The interval argument has these values:

Interval	Description
yyyy	Year
q	Quarter
m	Month
y	Day of year
d	Day
w	Day of week
ww	Week
h	Hour
m	Minute
s	Second

The firstdayofweek argument has these values:

Constant value	Description
vbUseSystem or 0	Use National Language Support (NLS) API setting
vbSunday or 1	Sunday (default)
vbMonday or 2	Monday
vbTuesday or 3	Tuesday
vbWednesday or 4	Wednesday
vbThursday or 5	Thursday
vbFriday or 6	Friday
vbSaturday or 7	Saturday

The firstweekofyear argument has these values:

Constant value	Description
vbUseSystem or 0	Use National Language Support (NLS) API setting
vbFirstJan1 or 1	Start with the week in which January 1 occurs (default)
vbFirstFourDays or 2	Start with the week that has at least four days in the new year
vbFirstFullWeek or 3	Start with the first full week of the new year

You can use the DateDiff function to determine how many specified time intervals exist between two dates. For example, to calculate the number of days between two dates, or the number of weeks between today and the end of the year.

To calculate the number of days between date1 and date2, you can use either Day of year ("y") or Day ("d"). For example, DateDiff("d", date1,date2) determines the number of days between date1 and date2. You must ensure that hard coded dates are enclosed in quotation marks ("") as the function requires a text string.
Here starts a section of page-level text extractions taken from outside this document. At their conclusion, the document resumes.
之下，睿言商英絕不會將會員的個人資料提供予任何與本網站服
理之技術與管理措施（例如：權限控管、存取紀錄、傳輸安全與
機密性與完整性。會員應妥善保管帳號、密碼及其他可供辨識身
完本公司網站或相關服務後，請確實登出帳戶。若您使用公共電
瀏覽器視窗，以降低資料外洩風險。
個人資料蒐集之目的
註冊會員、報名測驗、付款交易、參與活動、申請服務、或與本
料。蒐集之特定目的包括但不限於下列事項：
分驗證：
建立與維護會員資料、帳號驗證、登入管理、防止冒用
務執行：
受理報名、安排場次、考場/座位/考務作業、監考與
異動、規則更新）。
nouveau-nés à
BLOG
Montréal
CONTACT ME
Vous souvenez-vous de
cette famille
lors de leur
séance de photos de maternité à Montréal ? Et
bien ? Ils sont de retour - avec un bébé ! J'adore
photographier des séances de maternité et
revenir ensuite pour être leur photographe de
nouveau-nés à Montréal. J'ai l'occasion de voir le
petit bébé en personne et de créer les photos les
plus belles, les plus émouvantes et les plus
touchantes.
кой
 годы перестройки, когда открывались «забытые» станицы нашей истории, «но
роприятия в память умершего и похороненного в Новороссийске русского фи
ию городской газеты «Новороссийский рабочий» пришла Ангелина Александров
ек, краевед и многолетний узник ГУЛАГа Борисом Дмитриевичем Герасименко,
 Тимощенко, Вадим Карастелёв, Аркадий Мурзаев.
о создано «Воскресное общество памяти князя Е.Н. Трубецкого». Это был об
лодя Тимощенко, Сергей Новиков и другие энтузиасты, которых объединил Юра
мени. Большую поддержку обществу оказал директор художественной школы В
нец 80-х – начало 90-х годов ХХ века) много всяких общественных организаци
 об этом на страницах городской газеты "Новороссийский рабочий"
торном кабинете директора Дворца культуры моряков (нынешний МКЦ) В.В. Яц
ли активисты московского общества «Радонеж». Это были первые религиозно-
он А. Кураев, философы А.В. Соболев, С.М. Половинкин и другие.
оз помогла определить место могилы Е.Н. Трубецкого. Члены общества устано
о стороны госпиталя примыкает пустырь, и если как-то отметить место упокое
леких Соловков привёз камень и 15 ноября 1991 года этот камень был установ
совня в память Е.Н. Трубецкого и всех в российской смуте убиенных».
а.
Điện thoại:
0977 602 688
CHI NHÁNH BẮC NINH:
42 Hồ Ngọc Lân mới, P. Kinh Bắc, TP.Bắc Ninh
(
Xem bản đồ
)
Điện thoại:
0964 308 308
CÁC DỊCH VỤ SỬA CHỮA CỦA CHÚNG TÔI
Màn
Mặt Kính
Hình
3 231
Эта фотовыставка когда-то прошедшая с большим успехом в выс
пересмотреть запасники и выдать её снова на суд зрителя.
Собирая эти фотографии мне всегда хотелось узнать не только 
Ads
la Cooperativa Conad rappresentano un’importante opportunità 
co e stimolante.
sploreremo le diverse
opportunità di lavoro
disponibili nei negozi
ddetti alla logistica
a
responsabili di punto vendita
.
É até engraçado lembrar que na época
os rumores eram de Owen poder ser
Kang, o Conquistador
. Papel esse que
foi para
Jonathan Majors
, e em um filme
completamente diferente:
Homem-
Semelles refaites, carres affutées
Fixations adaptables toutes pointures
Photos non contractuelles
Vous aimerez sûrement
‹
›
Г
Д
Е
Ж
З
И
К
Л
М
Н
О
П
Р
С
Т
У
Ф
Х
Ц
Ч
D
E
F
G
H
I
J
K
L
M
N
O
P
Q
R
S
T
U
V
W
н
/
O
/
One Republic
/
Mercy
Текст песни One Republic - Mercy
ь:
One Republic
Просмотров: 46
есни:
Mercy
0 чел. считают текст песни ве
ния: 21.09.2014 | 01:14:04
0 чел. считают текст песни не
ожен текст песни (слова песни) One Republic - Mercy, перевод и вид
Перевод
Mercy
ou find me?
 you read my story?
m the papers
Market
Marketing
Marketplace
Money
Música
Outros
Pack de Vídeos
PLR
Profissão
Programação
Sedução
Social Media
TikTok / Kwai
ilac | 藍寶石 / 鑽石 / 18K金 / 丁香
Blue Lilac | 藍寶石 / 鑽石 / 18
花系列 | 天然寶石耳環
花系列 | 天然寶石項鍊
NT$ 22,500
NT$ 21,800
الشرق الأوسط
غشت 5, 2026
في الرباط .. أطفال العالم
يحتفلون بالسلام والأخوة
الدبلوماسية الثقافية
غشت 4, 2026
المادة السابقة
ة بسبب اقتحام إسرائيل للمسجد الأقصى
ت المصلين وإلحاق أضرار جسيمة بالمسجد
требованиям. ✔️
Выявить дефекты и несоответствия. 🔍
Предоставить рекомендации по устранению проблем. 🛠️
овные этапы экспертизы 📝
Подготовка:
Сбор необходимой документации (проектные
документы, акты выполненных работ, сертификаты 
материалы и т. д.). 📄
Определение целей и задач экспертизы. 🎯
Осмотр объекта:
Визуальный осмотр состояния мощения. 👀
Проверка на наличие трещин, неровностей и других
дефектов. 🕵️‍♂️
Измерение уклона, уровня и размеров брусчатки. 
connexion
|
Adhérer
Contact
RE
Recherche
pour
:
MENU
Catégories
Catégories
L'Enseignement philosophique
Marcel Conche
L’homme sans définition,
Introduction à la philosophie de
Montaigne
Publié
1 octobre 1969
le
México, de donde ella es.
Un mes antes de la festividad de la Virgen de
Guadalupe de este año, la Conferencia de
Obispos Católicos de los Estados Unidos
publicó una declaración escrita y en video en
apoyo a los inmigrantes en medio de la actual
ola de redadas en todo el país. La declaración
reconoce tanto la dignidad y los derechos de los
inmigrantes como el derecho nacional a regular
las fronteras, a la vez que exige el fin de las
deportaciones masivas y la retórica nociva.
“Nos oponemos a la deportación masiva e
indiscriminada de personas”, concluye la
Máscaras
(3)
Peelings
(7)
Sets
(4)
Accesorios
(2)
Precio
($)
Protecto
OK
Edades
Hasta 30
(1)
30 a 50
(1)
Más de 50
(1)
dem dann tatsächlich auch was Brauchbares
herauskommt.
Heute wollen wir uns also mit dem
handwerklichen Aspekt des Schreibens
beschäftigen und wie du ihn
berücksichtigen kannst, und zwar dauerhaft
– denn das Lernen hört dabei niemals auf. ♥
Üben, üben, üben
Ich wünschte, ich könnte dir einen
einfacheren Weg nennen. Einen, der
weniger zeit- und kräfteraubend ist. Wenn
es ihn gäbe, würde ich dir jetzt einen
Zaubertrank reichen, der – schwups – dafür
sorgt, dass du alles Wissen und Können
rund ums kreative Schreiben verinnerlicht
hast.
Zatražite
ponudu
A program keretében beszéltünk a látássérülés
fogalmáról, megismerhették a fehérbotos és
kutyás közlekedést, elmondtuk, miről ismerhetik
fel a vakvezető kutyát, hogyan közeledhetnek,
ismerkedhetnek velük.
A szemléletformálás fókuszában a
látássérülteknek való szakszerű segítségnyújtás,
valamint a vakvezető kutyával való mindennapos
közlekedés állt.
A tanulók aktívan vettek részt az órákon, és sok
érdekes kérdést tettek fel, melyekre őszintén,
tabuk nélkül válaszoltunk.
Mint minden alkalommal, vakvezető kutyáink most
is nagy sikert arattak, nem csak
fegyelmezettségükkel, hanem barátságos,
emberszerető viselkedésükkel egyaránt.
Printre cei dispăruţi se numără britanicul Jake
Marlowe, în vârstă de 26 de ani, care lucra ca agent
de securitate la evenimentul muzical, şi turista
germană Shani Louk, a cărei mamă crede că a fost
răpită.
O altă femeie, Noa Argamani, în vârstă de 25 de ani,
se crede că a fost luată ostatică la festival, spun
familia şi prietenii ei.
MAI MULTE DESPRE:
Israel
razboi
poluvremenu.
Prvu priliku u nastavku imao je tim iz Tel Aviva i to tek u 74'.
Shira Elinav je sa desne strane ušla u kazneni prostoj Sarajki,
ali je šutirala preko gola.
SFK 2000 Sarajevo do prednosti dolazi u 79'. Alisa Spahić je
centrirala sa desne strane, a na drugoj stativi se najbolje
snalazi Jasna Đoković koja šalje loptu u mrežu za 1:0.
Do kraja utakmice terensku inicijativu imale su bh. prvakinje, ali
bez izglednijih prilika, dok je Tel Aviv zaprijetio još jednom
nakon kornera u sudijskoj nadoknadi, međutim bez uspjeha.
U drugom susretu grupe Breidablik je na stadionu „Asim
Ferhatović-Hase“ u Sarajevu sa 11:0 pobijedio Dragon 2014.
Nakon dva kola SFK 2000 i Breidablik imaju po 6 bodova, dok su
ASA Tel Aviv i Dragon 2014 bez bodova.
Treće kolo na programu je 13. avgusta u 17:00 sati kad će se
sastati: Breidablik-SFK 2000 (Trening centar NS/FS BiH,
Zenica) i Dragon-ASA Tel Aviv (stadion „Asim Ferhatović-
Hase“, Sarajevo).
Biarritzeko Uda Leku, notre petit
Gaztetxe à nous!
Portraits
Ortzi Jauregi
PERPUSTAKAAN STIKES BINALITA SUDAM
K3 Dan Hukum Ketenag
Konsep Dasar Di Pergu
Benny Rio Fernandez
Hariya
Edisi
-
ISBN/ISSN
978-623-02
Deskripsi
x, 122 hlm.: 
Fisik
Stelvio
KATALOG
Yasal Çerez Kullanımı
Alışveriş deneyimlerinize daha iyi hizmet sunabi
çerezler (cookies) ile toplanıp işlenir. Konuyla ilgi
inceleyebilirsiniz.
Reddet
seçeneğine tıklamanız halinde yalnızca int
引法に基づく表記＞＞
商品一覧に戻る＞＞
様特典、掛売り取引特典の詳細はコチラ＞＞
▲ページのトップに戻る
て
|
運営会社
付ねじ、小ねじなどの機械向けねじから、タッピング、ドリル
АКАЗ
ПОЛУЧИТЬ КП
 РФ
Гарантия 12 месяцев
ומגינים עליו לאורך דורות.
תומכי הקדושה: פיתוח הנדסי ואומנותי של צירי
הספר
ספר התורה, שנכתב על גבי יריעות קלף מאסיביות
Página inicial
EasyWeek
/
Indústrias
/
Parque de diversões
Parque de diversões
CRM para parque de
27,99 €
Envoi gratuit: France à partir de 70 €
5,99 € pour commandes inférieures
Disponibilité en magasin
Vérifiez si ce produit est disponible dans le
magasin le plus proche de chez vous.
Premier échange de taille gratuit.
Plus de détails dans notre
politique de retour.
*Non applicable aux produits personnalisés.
When interval is Weekday ("w"), DateDiff returns the number of weeks between the two dates. If date1 falls on a Monday, then DateDiff counts the number of Mondays until date2. It counts date2 but not date1.

If interval is Week ("ww"), however, then the DateDiff function returns the number of calendar weeks between the two dates. It counts the number of Sundays between date1 and date2. DateDiff counts date2 if it falls on a Sunday; but not date1, even if it does fall on a Sunday.

If date1 refers to a later point in time than date2, then the DateDiff function returns a negative number.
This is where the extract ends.